The plan further provided for increasing pay to the deputy fire chief as well as the creation of four battalion chief positions in the fire department. A public announcement of the plan was made. Shortly thereafter, the council approved a number of resolutions as part of the plan, but no action was taken to formally abolish the position of fire chief. The fire fighters’ union filed suit against the city seeking an order prohibiting it from reorganizing the department by eliminating the position of fire chief.

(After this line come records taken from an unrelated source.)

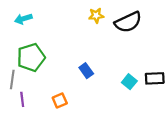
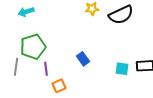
cyan square: (129, 82) -> (122, 69), turned -32
purple line: (22, 99) -> (46, 69), moved

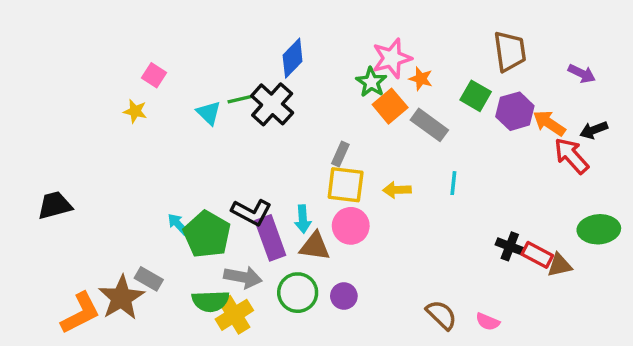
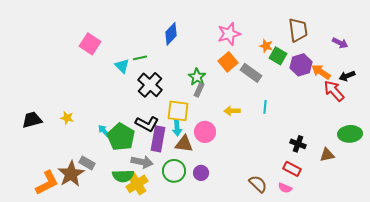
pink square: (154, 75) -> (90, 44), size x1.5
orange star: (421, 79) -> (266, 46), moved
green star: (371, 82) -> (197, 77), moved
black cross: (272, 104) -> (150, 85), moved
yellow star: (135, 111) -> (67, 118), moved
yellow square: (346, 185) -> (178, 111), moved
purple rectangle: (270, 238) -> (158, 139), turned 30
red rectangle: (537, 255) -> (292, 169), moved

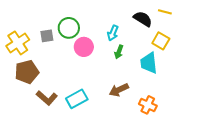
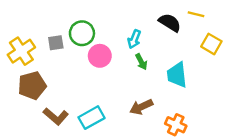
yellow square: (161, 41) -> (211, 44), moved
green arrow: (119, 52) -> (141, 62), turned -48

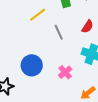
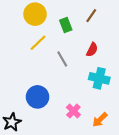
pink cross: (65, 72) -> (73, 111), moved

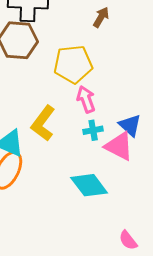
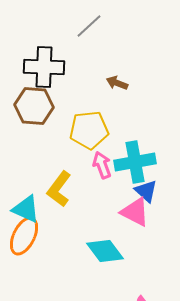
brown arrow: (101, 17) -> (117, 83), turned -100
cyan cross: (93, 130) -> (135, 162), moved, size x2.0

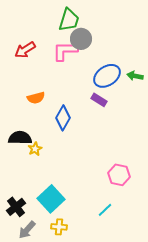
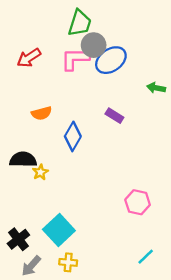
blue ellipse: (107, 76) -> (111, 60), moved
cyan line: (105, 210) -> (146, 257), moved

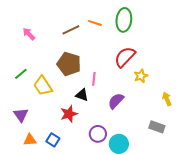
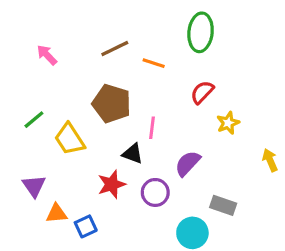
orange line: (95, 23) -> (154, 63), moved
red semicircle: (125, 57) -> (202, 92), size x0.7
gray rectangle: (157, 127) -> (223, 205), moved
purple circle: (98, 134) -> (155, 192), moved
orange triangle: (30, 140) -> (57, 213), moved
blue square: (53, 140) -> (86, 226), turned 32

HELD: Nothing in the city charter requires the city to fill a vacancy
in the fire chief position that arises during the four-year term. Likewise,
nothing in the city charter prohibits any of the actions the city has taken
regarding the reorganization of the fire department. Further, the city
has not totally eliminated the funding of the fire chief’s salary but has
merely reduced it. If a fire chief were hired before the end of the
year, the funding would be in place for an adequate salary. Consequently,
the city has not violated any law by failing to fill the fire chief’s position.
Likewise, the city has not violated the state open meetings law as alleged
by the fire fighters’ union. It is important to separate the requirements
of the open meetings law, which simply requires that meetings be open to
the public, from the idea that there should be public debate about a city’s
reorganization plan. The open meeting law does not require that the
public be given an opportunity to engage in a debate over municipal plans.
It only requires that proceedings of public bodies be open to observation
by the public. While the court certainly agrees that robust public
debate is essential to our system of government, the court’s role is to review
violations of law. Whether or not the city’s reorganization plan is
a good one is a decision to be made by the council, not by the court.
Motion to dismiss case granted. [DeSantis v. City of Jamestown, 747
N.Y.S.2d 906 (N.Y. Sup. Ct. 2002)]
fire fighters
The City of Anderson and Local 1262 of the International Association of Fire Fighters, AFL-CIO, have reached accord on a three-year labor contract. The contract provides for a three percent salary increase in each year of the agreement. Fire fighters will also receive a one-time $349 increase in 2003 to bring their wage schedule in line with police personnel. A first class fire fighter will now earn a salary of $37,361 while an assistant battalion chief will draw $45,388. The chief arson investigator will earn $45,643.
fire fighters
Because of a wage pass retroactive to the first of 2002, Euclid fire
fighters will not see an immediate pay raise under their new three-year
labor accord with the city. However, paychecks will improve for the 82
fire fighters in 2003 and 2004, when salaries increase by 4.5 percent.
Fire department personnel are represented by Local 337 of the International
Association of Fire Fighters, AFL-CIO.